I'll admit that modern day LLM's are nowhere near functional isomorphs of the human brain so it could be that there's some "functional gap" between their implementation and the human brain. So it could indeed be that LLM's are not consciousness because they are missing some "important function" required for consciousness. My contention in this post is that if they're able to reason about their internal experience and qualia in a sophisticated manner then this is at least circumstantial evidence that they're not missing the "important function."

Comment by James Diacoumis (james-diacoumis) on The Functionalist Case for Machine Consciousness: Evidence from Large Language Models · 2025-01-22T21:53:43.037Z · LW · GW

Just clarifying something important: Schneider’s ACT is proposed as a sufficient test of consciousness not a necessary test. So the fact that young children, dementia patients, animals etc… would fail the test isn’t a problem for the argument. It just says that these entities experience consciousness for other reasons or in other ways than regular functioning adults. 
 

I agree with your points around multiple meanings of consciousness and potential equivocation and the gap between evidence and “intuition.”

Importantly, the claim here is around phenomenal consciousness I.e the subjective experience and “what it feels like” to be conscious rather than just cognitive consciousness. So if we entertain seriously the idea that AI systems indeed have phenomenal consciousness this does actually have serious ethical implications regardless of our own intuitive emotional response.

Comment by James Diacoumis (james-diacoumis) on The Functionalist Case for Machine Consciousness: Evidence from Large Language Models · 2025-01-22T21:41:07.261Z · LW · GW

Thanks for your response! It’s my first time posting on LessWrong so I’m glad at least one person read and engaged with the argument :)


Regarding the mathematical argument you’ve put forward, I think there are a few considerations:


1. The same argument could be run for human consciousness.
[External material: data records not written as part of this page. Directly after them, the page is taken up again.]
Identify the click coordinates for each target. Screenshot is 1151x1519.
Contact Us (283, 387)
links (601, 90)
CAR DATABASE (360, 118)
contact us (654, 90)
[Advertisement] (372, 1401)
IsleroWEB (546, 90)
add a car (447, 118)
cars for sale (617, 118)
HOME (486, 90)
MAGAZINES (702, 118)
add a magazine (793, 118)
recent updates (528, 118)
Given a fixed brain state and inputs, the laws of physics would produce identical behavioural outputs regardless of whether consciousness exists. Yet, we generally accept behavioural evidence (including sophisticated reasoning about consciousness) as evidence of consciousness in humans. 
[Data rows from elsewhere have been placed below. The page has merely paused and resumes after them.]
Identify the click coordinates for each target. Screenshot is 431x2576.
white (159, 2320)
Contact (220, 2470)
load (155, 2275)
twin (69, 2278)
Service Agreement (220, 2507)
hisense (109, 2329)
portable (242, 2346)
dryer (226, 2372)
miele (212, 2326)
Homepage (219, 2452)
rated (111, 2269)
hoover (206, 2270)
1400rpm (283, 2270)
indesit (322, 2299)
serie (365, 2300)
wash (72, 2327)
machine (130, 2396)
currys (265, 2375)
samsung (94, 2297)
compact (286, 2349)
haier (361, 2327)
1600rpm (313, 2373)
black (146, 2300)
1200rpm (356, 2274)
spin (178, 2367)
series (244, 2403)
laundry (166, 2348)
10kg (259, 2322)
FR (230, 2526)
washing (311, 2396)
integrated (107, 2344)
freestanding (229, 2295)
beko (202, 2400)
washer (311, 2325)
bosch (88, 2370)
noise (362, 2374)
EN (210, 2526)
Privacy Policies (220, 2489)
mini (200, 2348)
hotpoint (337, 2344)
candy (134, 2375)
2. Under functionalism, there’s no formal difference between “implementing conscious like functions” and “being conscious.” If consciousness emerges from certain patterns of information processing then a system implementing those patterns is conscious by definition.
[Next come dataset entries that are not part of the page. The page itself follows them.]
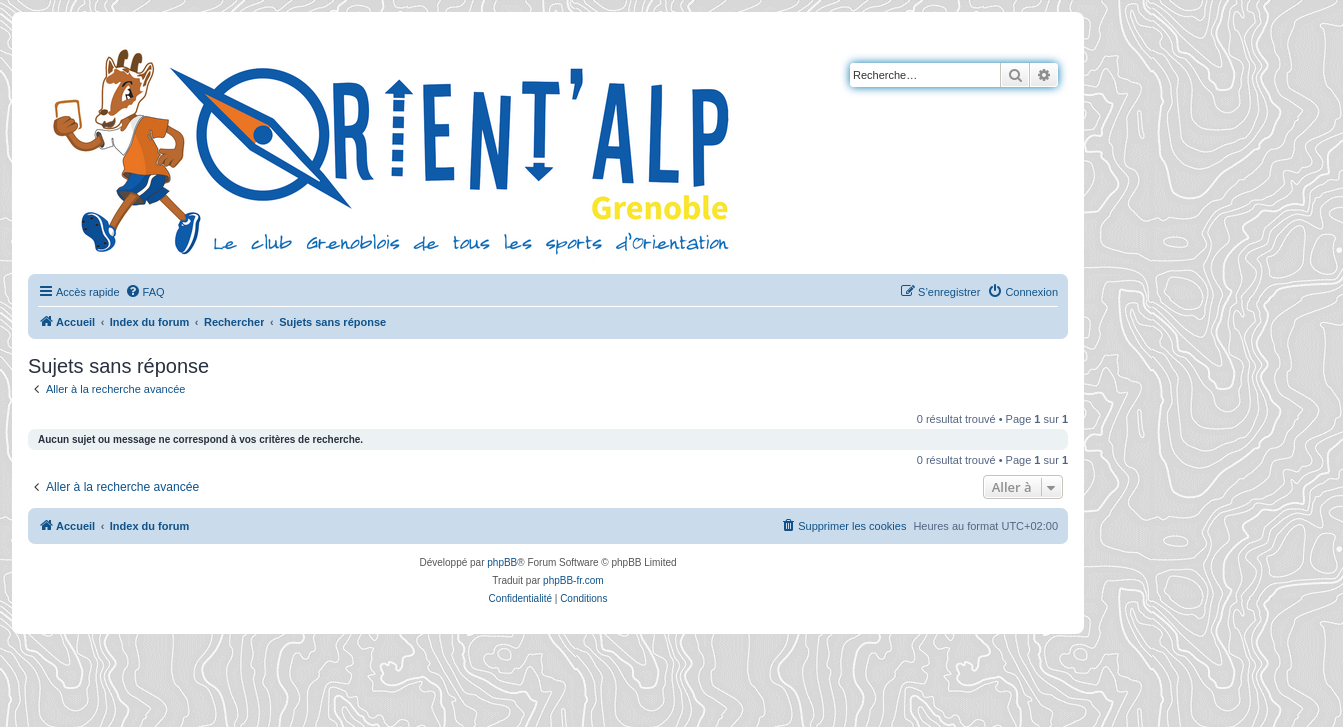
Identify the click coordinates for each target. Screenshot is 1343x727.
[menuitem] (145, 292)
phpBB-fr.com (573, 580)
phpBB (502, 562)
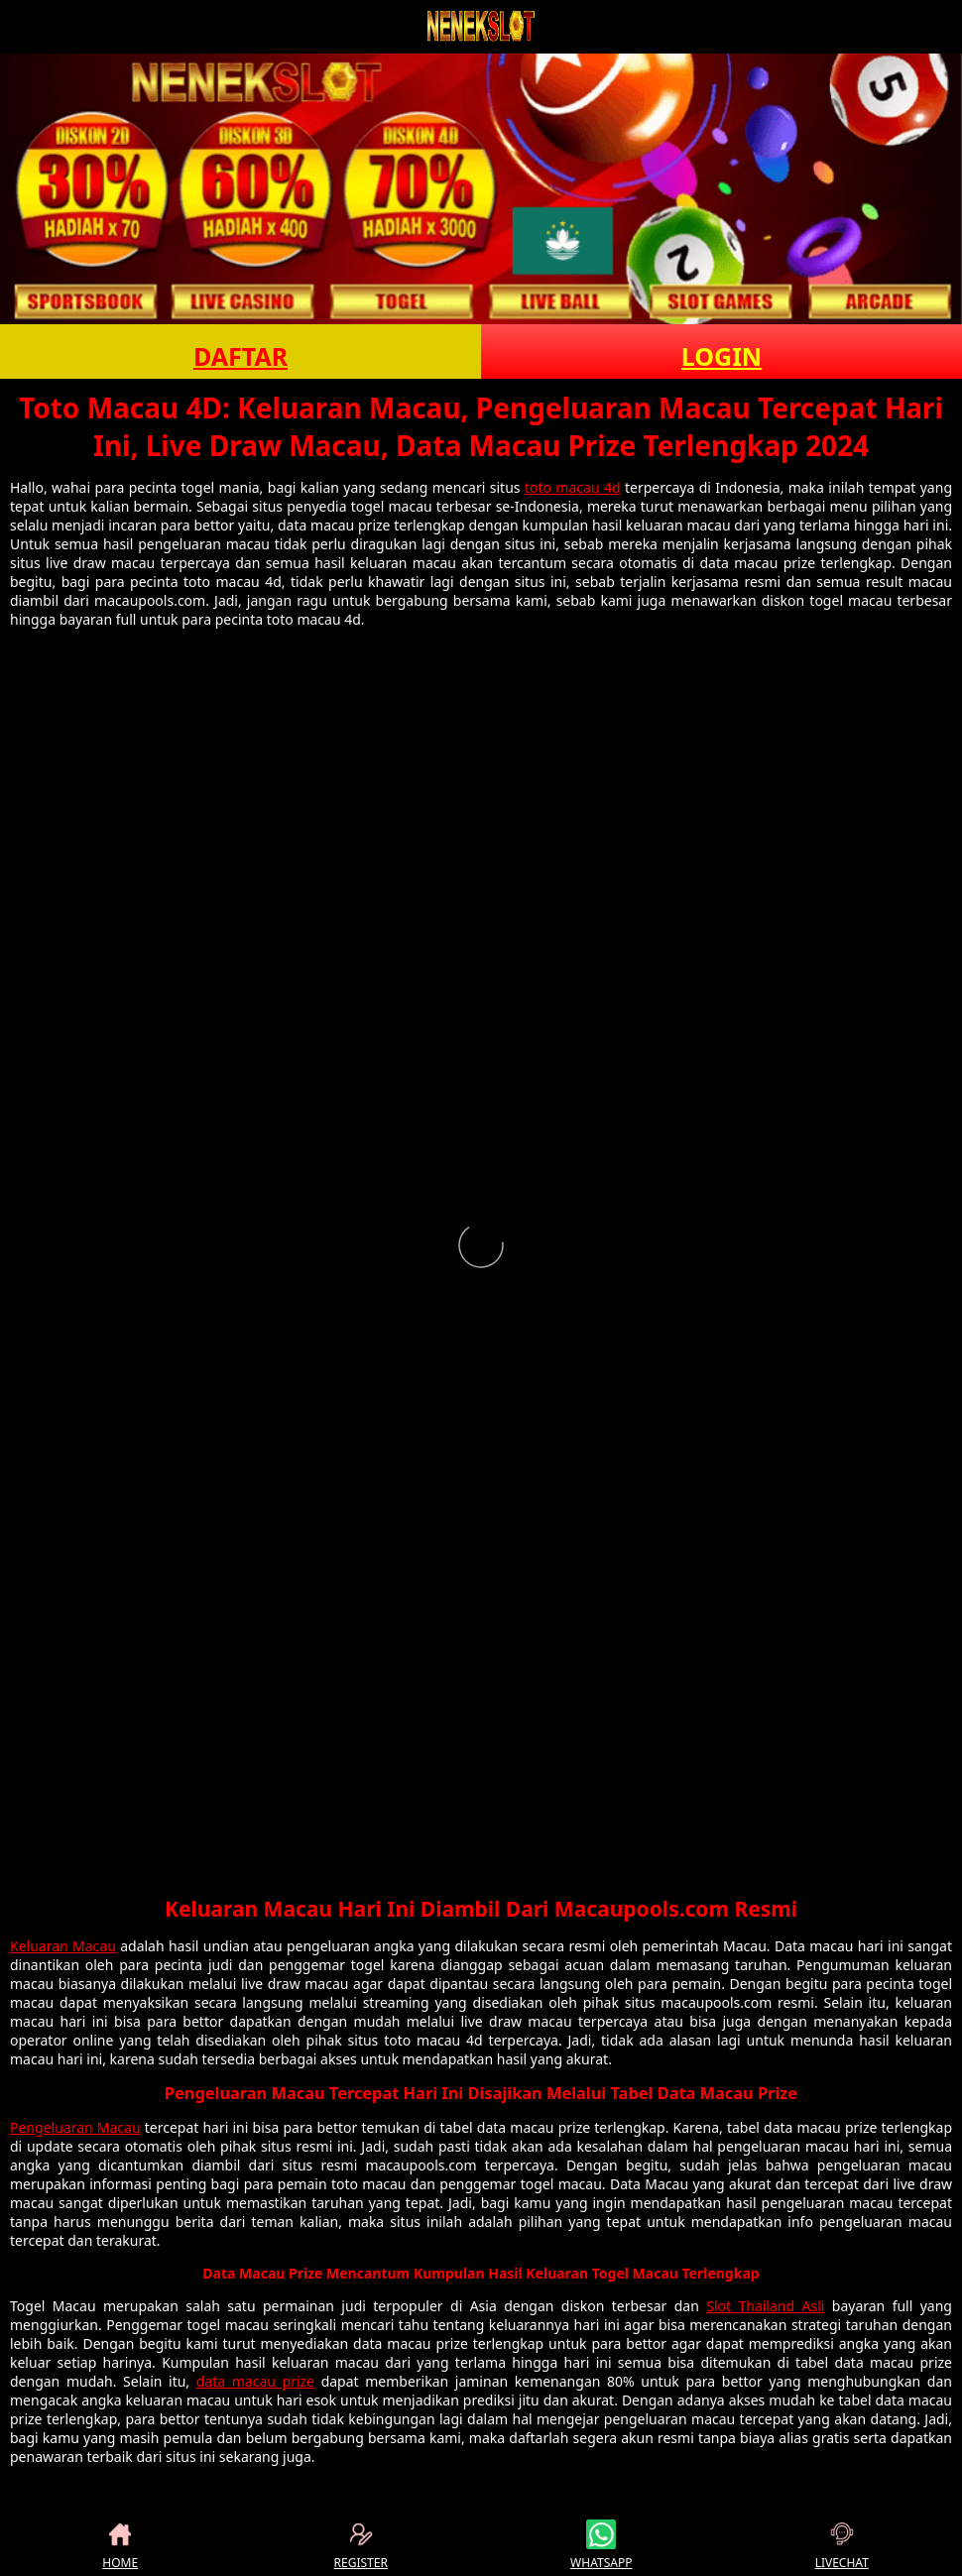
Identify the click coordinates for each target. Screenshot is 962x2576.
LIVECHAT (842, 2545)
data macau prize (255, 2381)
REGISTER (361, 2545)
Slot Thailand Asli (765, 2305)
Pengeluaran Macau (75, 2127)
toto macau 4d (573, 487)
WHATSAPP (601, 2545)
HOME (120, 2545)
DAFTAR (240, 356)
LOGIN (721, 356)
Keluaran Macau (63, 1945)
3. The mathematical argument seems (at least to me) to implicitly assume consciousness is an additional property beyond the computational/functional architecture which is precisely what functionalism rejects. On functionalism, the conscious component is not an “additional ingredient” that could be present or absent all things being equal.

4. I think your response hints at something like the “Audience Objection” by Udell & Schwitzgebel which critiques Schneider’s argument.

“The tests thus have an audience problem: If a theorist is sufficiently skeptical about outward appearances of seeming AI consciousness to want to employ one of these tests, that theorist should also be worried that a system might pass the test without being conscious.  Generally speaking, liberals about attributing AI consciousness will reasonably regard such stringent tests as unnecessary, while skeptics about AI consciousness will doubt that the tests are sufficiently stringent to demonstrate what they claim.”

5. I haven’t thought about this very carefully but I’d challenge the Illusionist to respond to the claims of machine consciousness in the ACT in the same way as a Functionalist. If consciousness is “just” the story that a complex system is telling itself then LLM’s on the ACT would seem to be conscious in precisely the way Illusionism suggests. The Illusionist wouldn’t be able to coherently maintain that systems telling sophisticated stories about their own consciousness are not actually conscious.